Descriptive statistics exercises#

This notebook contains all solutions of the exercises from Section 1.3 Descriptive Statistics in the No Bullshit Guide to Statistics.

Notebooks setup#

import numpy as np
import pandas as pd
import matplotlib.pyplot as plt
import seaborn as sns
# Figures setup
sns.set_theme(
    context="paper",
    style="whitegrid",
    palette="colorblind",
    rc={'figure.figsize': (4,2)},
)

%config InlineBackend.figure_format = 'retina'
# Set pandas precision
pd.set_option("display.precision", 2)
# Simple float __repr__
import numpy as np
if int(np.__version__.split(".")[0]) >= 2:
    np.set_printoptions(legacy='1.25')
# Download datasets/ directory if necessary
from ministats import ensure_datasets
ensure_datasets()
datasets/ directory already exists.

Exercises 1: numerical variables#

E1.16#

Compute the \(\mathbf{mean}\), \(\mathbf{min}\), \(\mathbf{max}\), and \(\mathbf{range}\) of the effort variable in the students dataset datasets/students.csv.

import pandas as pd
students = pd.read_csv("datasets/students.csv")
efforts = students["effort"]

E1.17#

Calculate the first quartile \(\mathbf{Q}_{1}\), the median \(\mathbf{med}\), and the third quartile \(\mathbf{Q}_{3}\) of the effort variable in the students dataset.

E1.18#

Make a one-way frequency table for the effort variable using \([5,7)\), \([7,9)\), \([9,11)\), and \([11,13)\) as the bin intervals.

E1.19#

Consider the following Spear–Tukey box plot of the variable~\(\mathbf{y}\).

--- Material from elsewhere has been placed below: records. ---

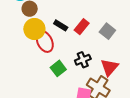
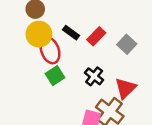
black cross: (83, 60) -> (94, 76), turned -35
green square: (58, 68) -> (55, 76), moved

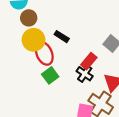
red rectangle: (96, 36) -> (89, 61), moved

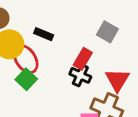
green square: (50, 75) -> (26, 79), moved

Determine the values of the following descriptive statistics: \(\textbf{med}(\mathbf{y})\), \(\textbf{min}(\mathbf{y})\), \(\textbf{max}(\mathbf{y})\), \(\textbf{Q}_{1}(\mathbf{y})\), \(\textbf{Q}_{2}(\mathbf{y})\), \(\textbf{Q}_{3}(\mathbf{y})\), \(\textbf{IQR}(\mathbf{y})\), and \(\textbf{range}(\mathbf{y})\).

E1.20#

We want to summarize the dataset \(\mathbf{x} = (1, 2, 3, 4, 5, 6, 50)\) by reporting a pair of numbers: one measure of central tendency and one measure of dispersion.
a) Compute the mean \(\mathbf{mean}(\mathbf{x})\) and the standard deviation \(\mathbf{std}(\mathbf{x})\).
b) Find the median \(\mathbf{med}(\mathbf{x})\) and the interquartile range \(\mathbf{IQR}(\mathbf{x})\).
c) Which pair of numbers provides a more faithful summary?

import pandas as pd
xs = pd.Series([1, 2, 3, 4, 5, 6, 50], name="x")

# a) compute the mean and the standard deviation
# b) compute the median and the interquartile range

Exercises 2: two numerical variables#

E1.21#

in the relationship between the age variable and the time variable in the players dataset.
a) Draw a scatter plot of time versus age.
b) Calculate the covariance \(\mathbf{cov}(\texttt{age},\texttt{time})\).
c) Calculate the correlation coefficient \(\mathbf{corr}(\texttt{age},\texttt{time})\).
d) Interpret the correlation coefficient. Is this a causal relationship?

players = pd.read_csv("datasets/players.csv")

Exercises 3: comparing two groups of numerical variables#

E1.22#

Compare the electricity prices between the East and West locations in the electricity prices dataset datasets/eprices.csv.
a) Generate combined strip plot for the two groups.
b) Compute the mean for each group.

E1.23#

The doctors dataset has the categorical variable loc that represents the location with two possible values rur and urb. Compare the score variable between the rur and urb groups of doctors.
a) Generate parallel strip plots.
b) Generate parallel box plots.
c) Generate separate histograms for the two groups.
d) Compute the descriptive statistics for the two groups.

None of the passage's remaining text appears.